*WORK INSTRUCTIONS*: The records below must be output exactly, with no images carried over.

Data extracted from a collection
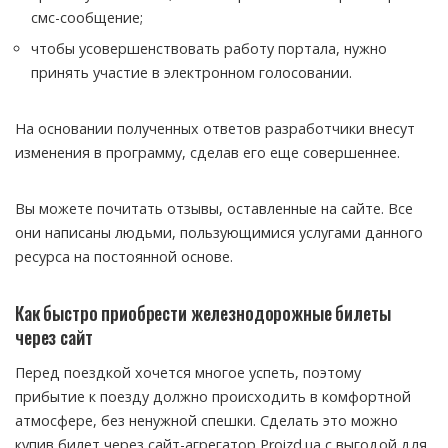
смс-сообщение;
чтобы усовершенствовать работу портала, нужно
принять участие в электронном голосовании.
На основании полученных ответов разработчики внесут
изменения в программу, сделав его еще совершеннее.
Вы можете почитать отзывы, оставленные на сайте. Все
они написаны людьми, пользующимися услугами данного
ресурса на постоянной основе.
Как быстро приобрести железнодорожные билеты
через сайт
Перед поездкой хочется многое успеть, поэтому
прибытие к поезду должно происходить в комфортной
атмосфере, без ненужной спешки. Сделать это можно
купив билет через сайт-агрегатор Proizd.ua с выгодой для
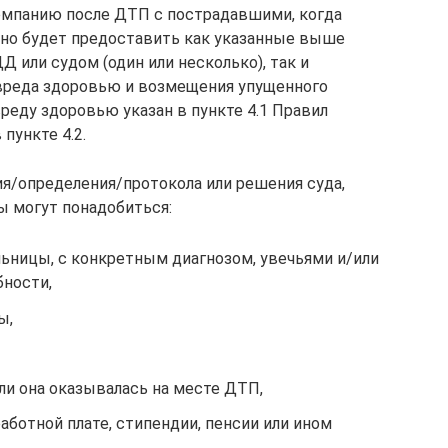
омпанию после ДТП с пострадавшими, когда
жно будет предоставить как указанные выше
или судом (один или несколько), так и
вреда здоровью и возмещения упущенного
реду здоровью указан в пункте 4.1 Правил
пункте 4.2.
я/определения/протокола или решения суда,
ы могут понадобиться:
льницы, с конкретным диагнозом, увечьями и/или
ности,
ы,
ли она оказывалась на месте ДТП,
аботной плате, стипендии, пенсии или ином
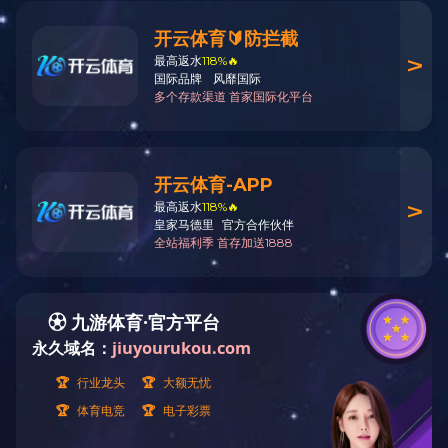
小松
Products center
产品中心
奥迪
宝马
福特
奔驰
卡特彼勒
沃尔沃
曼恩
铂金斯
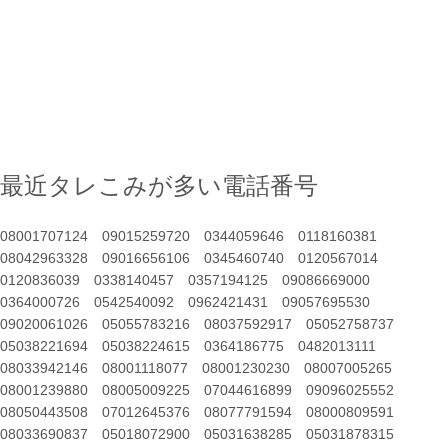
最近タレこみが多い電話番号
08001707124
09015259720
0344059646
0118160381
08042963328
09016656106
0345460740
0120567014
0120836039
0338140457
0357194125
09086669000
0364000726
0542540092
0962421431
09057695530
09020061026
05055783216
08037592917
05052758737
05038221694
05038224615
0364186775
0482013111
08033942146
08001118077
08001230230
08007005265
08001239880
08005009225
07044616899
09096025552
08050443508
07012645376
08077791594
08000809591
08033690837
05018072900
05031638285
05031878315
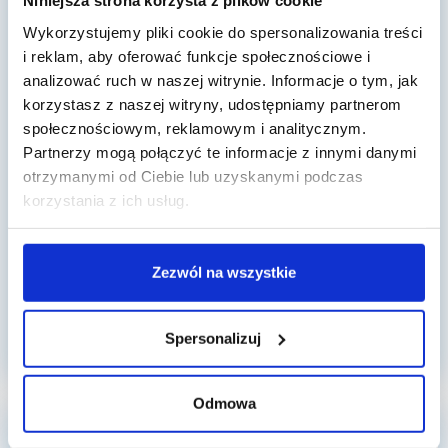
Niniejsza strona korzysta z plików cookie
Wykorzystujemy pliki cookie do spersonalizowania treści
i reklam, aby oferować funkcje społecznościowe i
analizować ruch w naszej witrynie. Informacje o tym, jak
korzystasz z naszej witryny, udostępniamy partnerom
społecznościowym, reklamowym i analitycznym.
10 czerwca 2026
Partnerzy mogą połączyć te informacje z innymi danymi
Wakacyjna immersja językowa
otrzymanymi od Ciebie lub uzyskanymi podczas
bez...
korzystania z ich usług.
Większość rodziców chciałoby, aby ich dziecko zaczęło
mówić po angielsku swobodnie i bez stresu. Nic więc
dziwnego,...
Zezwól na wszystkie
Czytaj dalej
Spersonalizuj
Odmowa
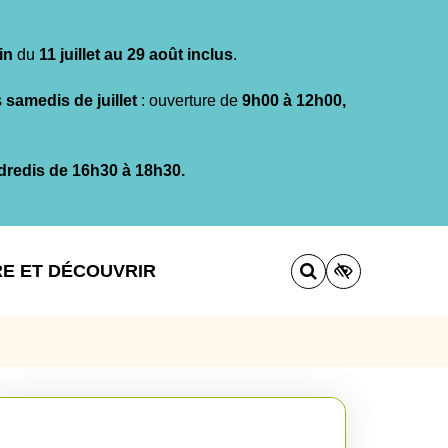
in
du
11 juillet au 29 août inclus
.
s
samedis de juillet
: ouverture de
9h00 à 12h00,
dredis de 16h30 à 18h30.
RE ET DÉCOUVRIR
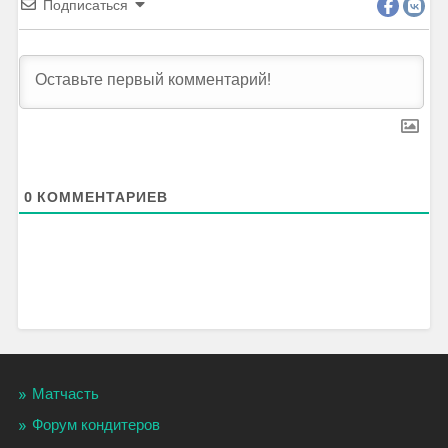
Подписаться
0
КОММЕНТАРИЕВ
Матчасть
Форум кондитеров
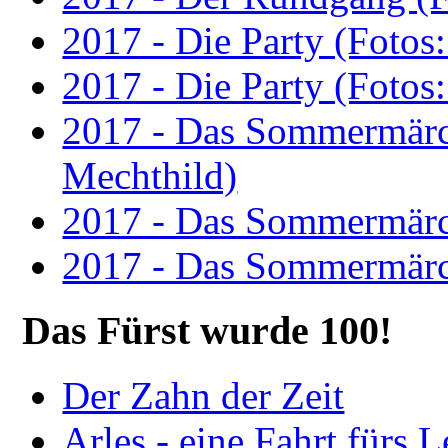
2017 - Die Party (Fotos
2017 - Die Party (Fotos
2017 - Das Sommermärc
Mechthild)
2017 - Das Sommermärc
2017 - Das Sommermärc
Das Fürst wurde 100!
Der Zahn der Zeit
Arles - eine Fahrt fürs 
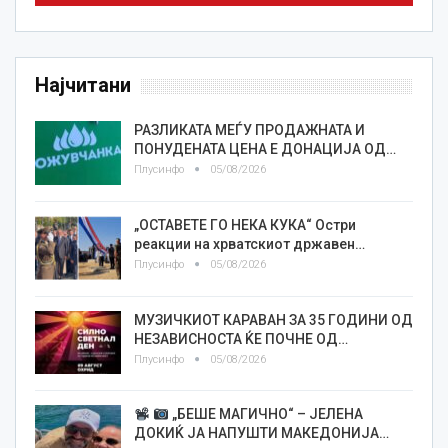
Најчитани
РАЗЛИКАТА МЕЃУ ПРОДАЖНАТА И
ПОНУДЕНАТА ЦЕНА Е ДОНАЦИЈА ОД…
Плусинфо
05/08/2026
„ОСТАВЕТЕ ГО НЕКА КУКА“ Остри
реакции на хрватскиот државен…
Плусинфо
05/08/2026
МУЗИЧКИОТ КАРАВАН ЗА 35 ГОДИНИ ОД
НЕЗАВИСНОСТА ЌЕ ПОЧНЕ ОД…
Плусинфо
05/08/2026
„БЕШЕ МАГИЧНО“ – ЈЕЛЕНА
ДОКИЌ ЈА НАПУШТИ МАКЕДОНИЈА…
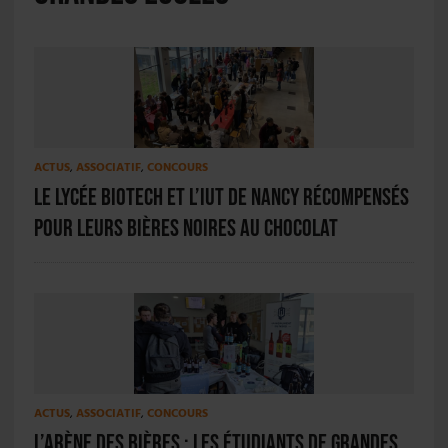
ACTUS
,
ASSOCIATIF
,
CONCOURS
Le Lycée Biotech et l’IUT de Nancy récompensés
pour leurs bières noires au chocolat
ACTUS
,
ASSOCIATIF
,
CONCOURS
L’arène des bières : les étudiants de grandes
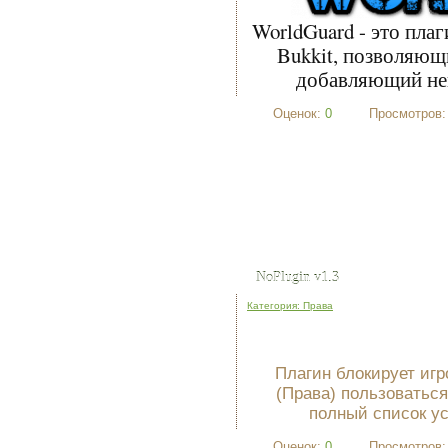
WorldGuard - это пла
Bukkit, позволяющ
добавляющий не
Оценок:
0
Просмотров
NoPlugin v1.3
Категория: Права
Плагин блокирует игр
(Права) пользоваться
полный список ус
Оценок:
0
Просмотров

*EXPECTED ANSWER*:
смс-сообщение;
чтобы усовершенствовать работу портала, нужно
принять участие в электронном голосовании.
На основании полученных ответов разработчики внесут
изменения в программу, сделав его еще совершеннее.
Вы можете почитать отзывы, оставленные на сайте. Все
они написаны людьми, пользующимися услугами данного
ресурса на постоянной основе.
Как быстро приобрести железнодорожные билеты
через сайт
Перед поездкой хочется многое успеть, поэтому
прибытие к поезду должно происходить в комфортной
атмосфере, без ненужной спешки. Сделать это можно
купив билет через сайт-агрегатор Proizd.ua с выгодой для
омпанию после ДТП с пострадавшими, когда
жно будет предоставить как указанные выше
или судом (один или несколько), так и
вреда здоровью и возмещения упущенного
реду здоровью указан в пункте 4.1 Правил
пункте 4.2.
я/определения/протокола или решения суда,
ы могут понадобиться:
льницы, с конкретным диагнозом, увечьями и/или
ности,
ы,
ли она оказывалась на месте ДТП,
аботной плате, стипендии, пенсии или ином
小松
Products center
产品中心
奥迪
宝马
福特
奔驰
卡特彼勒
沃尔沃
曼恩
铂金斯
最近タレこみが多い電話番号
08001707124
09015259720
0344059646
0118160381
08042963328
09016656106
0345460740
0120567014
0120836039
0338140457
0357194125
09086669000
0364000726
0542540092
0962421431
09057695530
09020061026
05055783216
08037592917
05052758737
05038221694
05038224615
0364186775
0482013111
08033942146
08001118077
08001230230
08007005265
08001239880
08005009225
07044616899
09096025552
08050443508
07012645376
08077791594
08000809591
08033690837
05018072900
05031638285
05031878315
Niniejsza strona korzysta z plików cookie
Wykorzystujemy pliki cookie do spersonalizowania treści
i reklam, aby oferować funkcje społecznościowe i
analizować ruch w naszej witrynie. Informacje o tym, jak
korzystasz z naszej witryny, udostępniamy partnerom
społecznościowym, reklamowym i analitycznym.
10 czerwca 2026
Partnerzy mogą połączyć te informacje z innymi danymi
Wakacyjna immersja językowa
otrzymanymi od Ciebie lub uzyskanymi podczas
bez...
korzystania z ich usług.
Większość rodziców chciałoby, aby ich dziecko zaczęło
mówić po angielsku swobodnie i bez stresu. Nic więc
dziwnego,...
Zezwól na wszystkie
Czytaj dalej
Spersonalizuj
Odmowa
in
du
11 juillet au 29 août inclus
.
s
samedis de juillet
: ouverture de
9h00 à 12h00,
dredis de 16h30 à 18h30.
RE ET DÉCOUVRIR
Подписаться
0
КОММЕНТАРИЕВ
Матчасть
Форум кондитеров
2017 - Die Party (Fotos
2017 - Die Party (Fotos
2017 - Das Sommermärc
Mechthild)
2017 - Das Sommermärc
2017 - Das Sommermärc
Das Fürst wurde 100!
Der Zahn der Zeit
Arles - eine Fahrt fürs 
Најчитани
РАЗЛИКАТА МЕЃУ ПРОДАЖНАТА И
ПОНУДЕНАТА ЦЕНА Е ДОНАЦИЈА ОД…
Плусинфо
05/08/2026
„ОСТАВЕТЕ ГО НЕКА КУКА“ Остри
реакции на хрватскиот државен…
Плусинфо
05/08/2026
МУЗИЧКИОТ КАРАВАН ЗА 35 ГОДИНИ ОД
НЕЗАВИСНОСТА ЌЕ ПОЧНЕ ОД…
Плусинфо
05/08/2026
„БЕШЕ МАГИЧНО“ – ЈЕЛЕНА
ДОКИЌ ЈА НАПУШТИ МАКЕДОНИЈА…
ACTUS
,
ASSOCIATIF
,
CONCOURS
Le Lycée Biotech et l’IUT de Nancy récompensés
pour leurs bières noires au chocolat
ACTUS
,
ASSOCIATIF
,
CONCOURS
L’arène des bières : les étudiants de grandes
WorldGuard - это пла
Bukkit, позволяющ
добавляющий не
Оценок:
0
Просмотров
NoPlugin v1.3
Категория: Права
Плагин блокирует игр
(Права) пользоваться
полный список ус
Оценок:
0
Просмотров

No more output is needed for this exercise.